*** Opening of EXERCISE INPUT ***
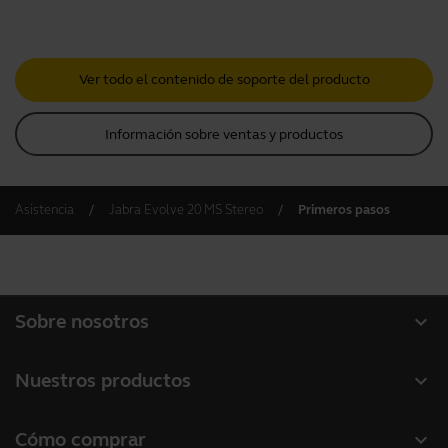
Ver todo el contenido de soporte del producto
Información sobre ventas y productos
Asistencia
Jabra Evolve 20 MS Stereo
Primeros pasos
expand_more
Sobre nosotros
Acerca de Jabra
expand_more
Nuestros productos
Carreras profesionales
Auriculares
expand_more
Cómo comprar
Sostenibilidad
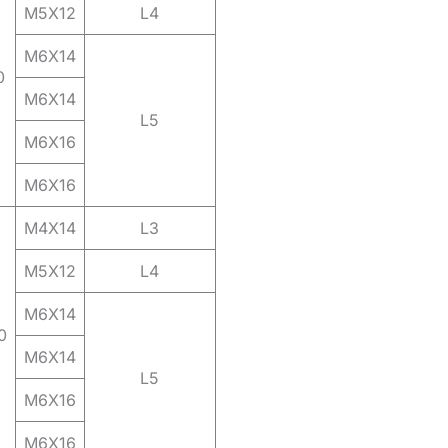
M5X12
L4
M6X14
0
M6X14
L5
M6X16
M6X16
M4X14
L3
M5X12
L4
M6X14
0
M6X14
L5
M6X16
M6X16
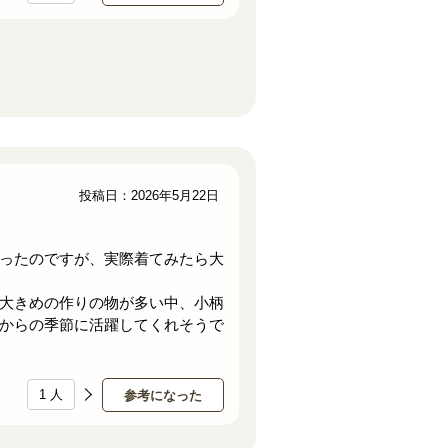
投稿日：2026年5月22日
ったのですが、実際着てみたら大
大きめの作りの物が多い中、小柄
からの季節に活躍してくれそうで
1
人
参考になった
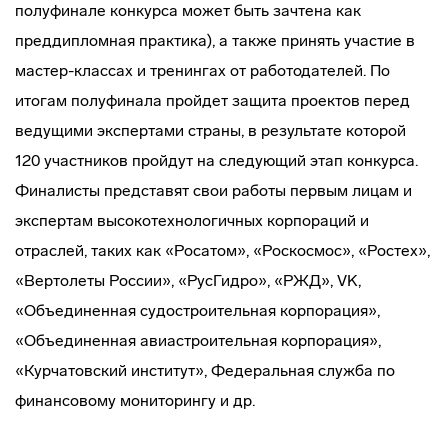
полуфинале конкурса может быть зачтена как
преддипломная практика), а также принять участие в
мастер-классах и тренингах от работодателей. По
итогам полуфинала пройдет защита проектов перед
ведущими экспертами страны, в результате которой
120 участников пройдут на следующий этап конкурса.
Финалисты представят свои работы первым лицам и
экспертам высокотехнологичных корпораций и
отраслей, таких как «Росатом», «Роскосмос», «Ростех»,
«Вертолеты России», «РусГидро», «РЖД», VK,
«Объединенная судостроительная корпорация»,
«Объединенная авиастроительная корпорация»,
«Курчатовский институт», Федеральная служба по
финансовому мониторингу и др.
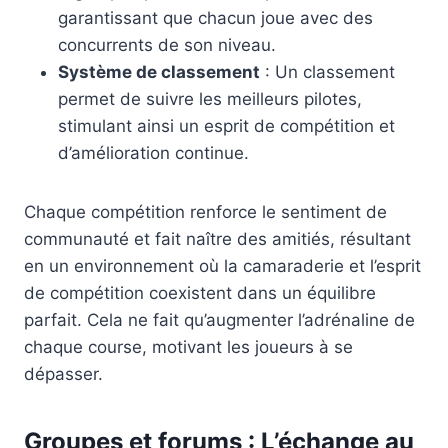
garantissant que chacun joue avec des
concurrents de son niveau.
Système de classement
: Un classement
permet de suivre les meilleurs pilotes,
stimulant ainsi un esprit de compétition et
d’amélioration continue.
Chaque compétition renforce le sentiment de
communauté et fait naître des amitiés, résultant
en un environnement où la camaraderie et l’esprit
de compétition coexistent dans un équilibre
parfait. Cela ne fait qu’augmenter l’adrénaline de
chaque course, motivant les joueurs à se
dépasser.
Groupes et forums : L’échange au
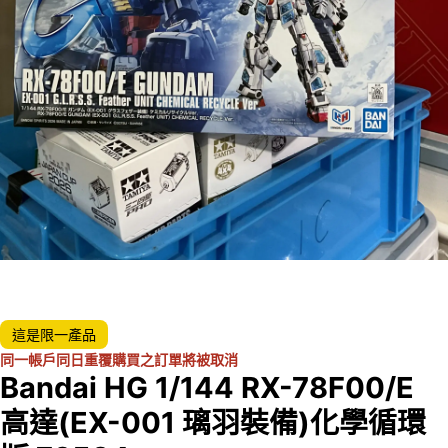
這是限一產品
同一帳戶同日重覆購買之訂單將被取消
Bandai HG 1/144 RX-78F00/E
高達(EX-001 璃羽裝備)化學循環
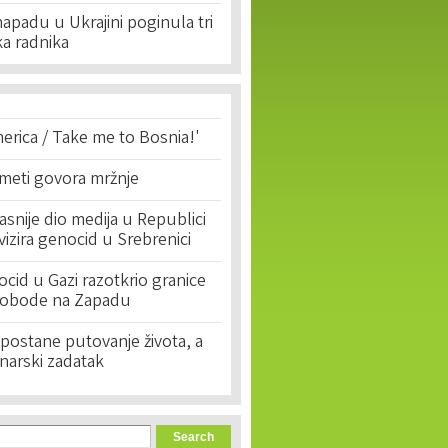
padu u Ukrajini poginula tri
ka radnika
erica / Take me to Bosnia!'
 meti govora mržnje
asnije dio medija u Republici
ivizira genocid u Srebrenici
cid u Gazi razotkrio granice
lobode na Zapadu
postane putovanje života, a
narski zadatak
orm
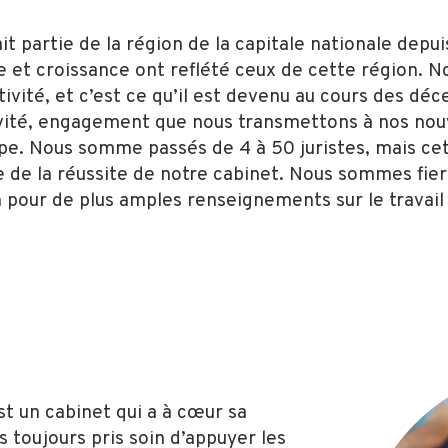
t partie de la région de la capitale nationale depuis
ite et croissance ont reflété ceux de cette région. 
ectivité, et c’est ce qu’il est devenu au cours des d
tivité, engagement que nous transmettons à nos nouv
e. Nous somme passés de 4 à 50 juristes, mais cet
re de la réussite de notre cabinet. Nous sommes fi
 pour de plus amples renseignements sur le travail 
t un cabinet qui a à cœur sa
toujours pris soin d’appuyer les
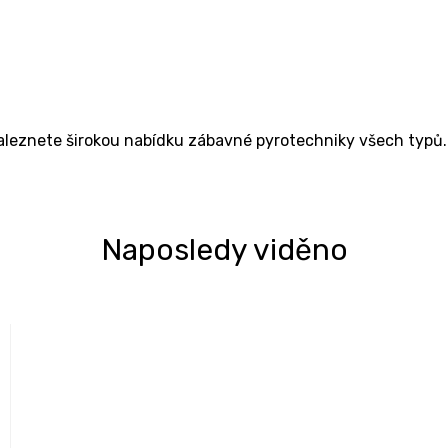
naleznete širokou nabídku zábavné pyrotechniky všech typů.
Naposledy viděno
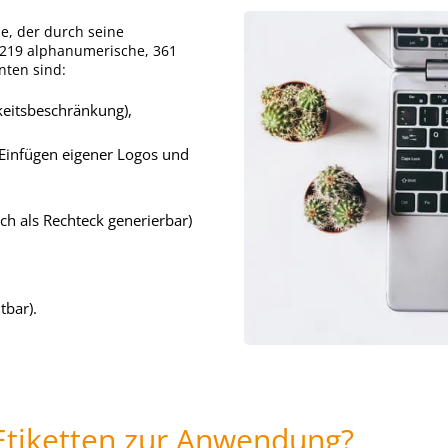
e, der durch seine
st 219 alphanumerische, 361
nten sind:
keitsbeschränkung),
Einfügen eigener Logos und
ch als Rechteck generierbar)
tbar).
iketten zur Anwendung?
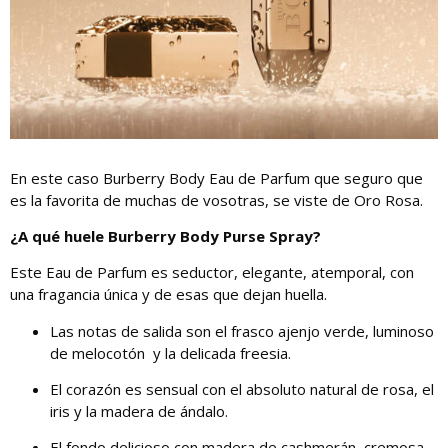
En este caso Burberry Body Eau de Parfum que seguro que
es la favorita de muchas de vosotras, se viste de Oro Rosa.
¿A qué huele Burberry Body Purse Spray?
Este Eau de Parfum es seductor, elegante, atemporal, con
una fragancia única y de esas que dejan huella.
Las notas de salida son el frasco ajenjo verde, luminoso
de melocotón y la delicada freesia.
El corazón es sensual con el absoluto natural de rosa, el
iris y la madera de ándalo.
El fondo delicioso con madera de cashmerán, cremosa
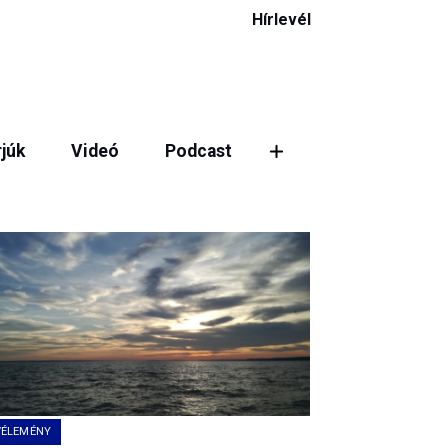
Hírlevél
rjúk
Videó
Podcast
ztás
VÉLEMÉNY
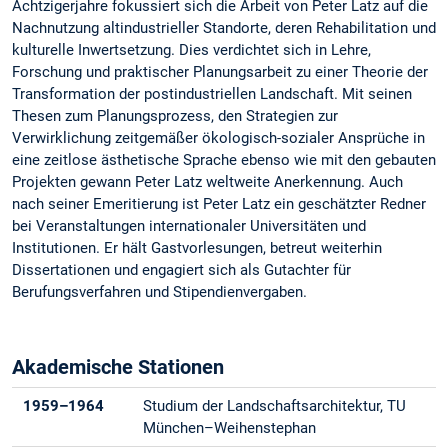
Achtzigerjahre fokussiert sich die Arbeit von Peter Latz auf die
Nachnutzung altindustrieller Standorte, deren Rehabilitation und
kulturelle Inwertsetzung. Dies verdichtet sich in Lehre,
Forschung und praktischer Planungsarbeit zu einer Theorie der
Transformation der postindustriellen Landschaft. Mit seinen
Thesen zum Planungsprozess, den Strategien zur
Verwirklichung zeitgemäßer ökologisch-sozialer Ansprüche in
eine zeitlose ästhetische Sprache ebenso wie mit den gebauten
Projekten gewann Peter Latz weltweite Anerkennung. Auch
nach seiner Emeritierung ist Peter Latz ein geschätzter Redner
bei Veranstaltungen internationaler Universitäten und
Institutionen. Er hält Gastvorlesungen, betreut weiterhin
Dissertationen und engagiert sich als Gutachter für
Berufungsverfahren und Stipendienvergaben.
Akademische Stationen
1959–1964
Studium der Landschaftsarchitektur, TU
München–Weihenstephan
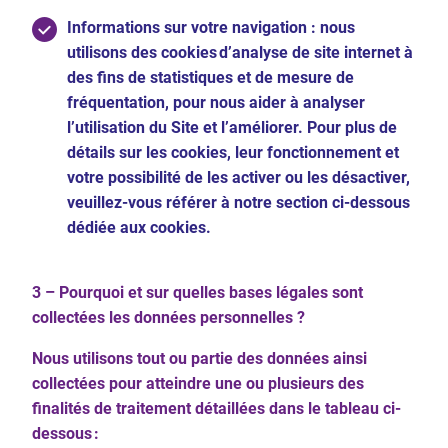
Informations sur votre navigation : nous
utilisons des cookies d’analyse de site internet à
des fins de statistiques et de mesure de
fréquentation, pour nous aider à analyser
l’utilisation du Site et l’améliorer. Pour plus de
détails sur les cookies, leur fonctionnement et
votre possibilité de les activer ou les désactiver,
veuillez-vous référer à notre section ci-dessous
dédiée aux cookies.
3 – Pourquoi et sur quelles bases légales sont
collectées les données personnelles ?
Nous utilisons tout ou partie des données ainsi
collectées pour atteindre une ou plusieurs des
finalités de traitement détaillées dans le tableau ci-
dessous :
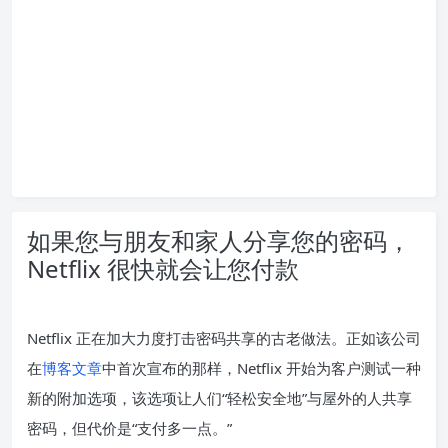
如果您与朋友和家人分享您的密码，
Netflix 很快就会让您付款
Netflix 正在加大力度打击密码共享的古老做法。正如该公司
在
博客文章
中首次宣布的那样，Netflix 开始为客户测试一种
新的附加选项，该选项让人们“轻松安全地”与屋外的人共享
密码，但代价是“支付多一点。”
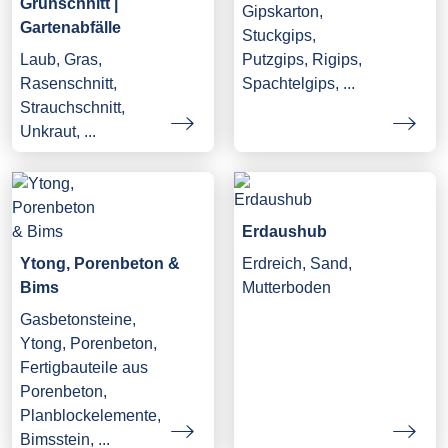
Grünschnitt |
Gipskarton,
Gartenabfälle
Stuckgips,
Laub, Gras,
Putzgips, Rigips,
Rasenschnitt,
Spachtelgips, ...
Strauchschnitt,
Unkraut, ...
Erdaushub
Ytong, Porenbeton &
Erdreich, Sand,
Bims
Mutterboden
Gasbetonsteine,
Ytong, Porenbeton,
Fertigbauteile aus
Porenbeton,
Planblockelemente,
Bimsstein, ...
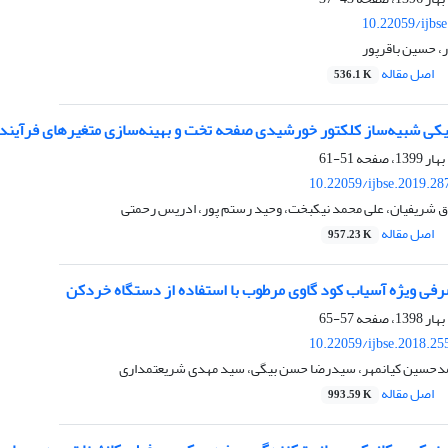
10.22059/ijbs
 حسین باقرپور
اصل مقاله
536.1 K
امیکی شبیه‌ساز کلکتور خورشیدی صفحه تخت و بهینه‌سازی متغیرهای فرآیند
51-61
10.22059/ijbse.2019.2
ق شریفیان، علی محمد نیکبخت، وحید رستم پور، ادریس رحمتی
اصل مقاله
957.23 K
فی ویژه آسیاب کود گاوی مرطوب با استفاده از دستگاه خرد‌کن
57-65
10.22059/ijbse.2018.2
مدحسین کیانمهر، سیدرضا حسن بیگی، سید مهدی شریعتمداری
اصل مقاله
993.59 K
*** Close of EXERCISE INPUT ***
What is needed is an exact copy of only the lines from the line containing "Fertigbauteile aus" through the last line of the entries, inclusive, without the pictures.

Fertigbauteile aus
Porenbeton,
Planblockelemente,
Bimsstein, ...
10.22059/ijbs
 حسین باقرپور
اصل مقاله
536.1 K
امیکی شبیه‌ساز کلکتور خورشیدی صفحه تخت و بهینه‌سازی متغیرهای فرآیند
51-61
10.22059/ijbse.2019.2
ق شریفیان، علی محمد نیکبخت، وحید رستم پور، ادریس رحمتی
اصل مقاله
957.23 K
فی ویژه آسیاب کود گاوی مرطوب با استفاده از دستگاه خرد‌کن
57-65
10.22059/ijbse.2018.2
مدحسین کیانمهر، سیدرضا حسن بیگی، سید مهدی شریعتمداری
اصل مقاله
993.59 K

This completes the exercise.